Despite increasing significantly during the pandemic, a recent study conducted by the IWSR reveals the overall rate of innovation across the global liquor trade has been trending downwards for the past three years.

In 2023, the amount of new product launches were back in line with 2018 levels, 20% down on the 2020 peak.

According to Luke Tegner, IWSR’s Director of Consulting, “if our analysis tells us anything, it’s that innovation has historically been a key value driver, and while the current slowdown is likely symptomatic of brand owners responding to a cooling market, they should not step away from innovation entirely. Rather, now is the time for more targeted, considered NPD.”

IWSR points to three overarching use cases derived from its available data that all brand owners should consider when looking to launch new product innovations.

Case 1 includes products in categories that rely on variety and incremental innovation to drive sale. This includes categories such as new cask finishes on high-end whiskies. Responsible for 53% of all global innovation launches in 2020, the spirits category increased its market share to 57% despite also decreasing in quantity. Half of these launches were within the Scotch subcategory, with small volume and high value launches targeting existing engaged consumers.

Case 2 is for products in categories such as beer and RTD where innovation is important but the barrier to entry is high due to strong existing competition.

“Although the rate of innovation is much lower for beer, the economics of beer are very different to those of wines and spirits,” said Tegner.

“In beer you need much larger volumes from each individual innovation in order to get a decent return. The beer industry is also more consolidated amongst a few players who tend to launch bigger, but fewer, launches… While beer will have fewer innovations in numbers, they need to amortise costs across much higher volumes from each launch.”

Despite being the category in which innovations have the highest initial impact, the RTD category is maturing rapidly, and is becoming less reliant on innovation as a result. Individual innovations are now contributing smaller initial volumes and gaining less year-on-year than in the past.

Susie Goldspink, IWSR’s Head of RTD Insights, said that, “as the category initially grows and establishes itself, the more new options there are, the better. However, there comes a tipping point.”

As a result, brands now have to be careful to release new products that remain true to core brand values.

“Consumers love novelty and variety… but exploration needs to be tempered with brand building, and if brands are constantly changing their offering, consumers won’t understand what a brand stands for,” said Marten Lodewijks, President of the US Division at IWSR.

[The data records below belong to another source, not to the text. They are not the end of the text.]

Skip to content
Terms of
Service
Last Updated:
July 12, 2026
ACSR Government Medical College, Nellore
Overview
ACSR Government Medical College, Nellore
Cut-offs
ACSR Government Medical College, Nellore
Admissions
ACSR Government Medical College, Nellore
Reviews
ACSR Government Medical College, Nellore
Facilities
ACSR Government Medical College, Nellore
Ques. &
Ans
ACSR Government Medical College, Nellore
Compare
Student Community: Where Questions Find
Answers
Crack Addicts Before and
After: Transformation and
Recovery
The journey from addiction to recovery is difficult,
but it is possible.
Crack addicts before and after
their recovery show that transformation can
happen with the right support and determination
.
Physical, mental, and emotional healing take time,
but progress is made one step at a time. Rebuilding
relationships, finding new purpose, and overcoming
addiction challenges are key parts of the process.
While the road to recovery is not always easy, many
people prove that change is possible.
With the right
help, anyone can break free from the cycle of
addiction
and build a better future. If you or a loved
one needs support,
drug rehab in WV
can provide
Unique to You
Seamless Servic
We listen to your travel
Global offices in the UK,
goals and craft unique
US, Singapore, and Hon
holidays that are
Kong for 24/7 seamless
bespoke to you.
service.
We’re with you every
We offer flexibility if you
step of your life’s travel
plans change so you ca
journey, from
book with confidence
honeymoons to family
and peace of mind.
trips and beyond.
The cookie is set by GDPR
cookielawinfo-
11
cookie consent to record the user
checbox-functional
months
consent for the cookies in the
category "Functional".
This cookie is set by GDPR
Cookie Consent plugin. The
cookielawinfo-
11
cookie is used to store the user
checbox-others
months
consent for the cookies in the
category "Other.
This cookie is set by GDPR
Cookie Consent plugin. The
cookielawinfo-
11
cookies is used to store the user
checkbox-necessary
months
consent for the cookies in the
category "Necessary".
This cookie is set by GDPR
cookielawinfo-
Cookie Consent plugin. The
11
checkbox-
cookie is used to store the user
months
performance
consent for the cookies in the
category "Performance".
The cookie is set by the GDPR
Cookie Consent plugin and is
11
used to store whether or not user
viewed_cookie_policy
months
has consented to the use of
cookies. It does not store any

Case 3 is for products such as wine in categories where consumers are content with existing offerings, meaning the returns on an innovation are low.

Despite this, due to its size, wine was responsible for 31% of the new innovation launches in 2023, the second largest category after spirits and featuring more than five times the amount of launches when compared to RTDs.

However, the incremental retail sales value from wine innovations were the second lowest behind beer in both 2022 and 2023.

“There needs to be a desire on the part of retailers and on-trade to fill gaps in their listings, and to try new propositions,” said Tegner.

“As more listings are occupied by established successful products that are making money for the supply chain, there is less demand to list new products and therefore less scope for innovations to achieve successful listings and rates of sale.

“As such, brand owners need to be strategic in how and why they invest in NPD.”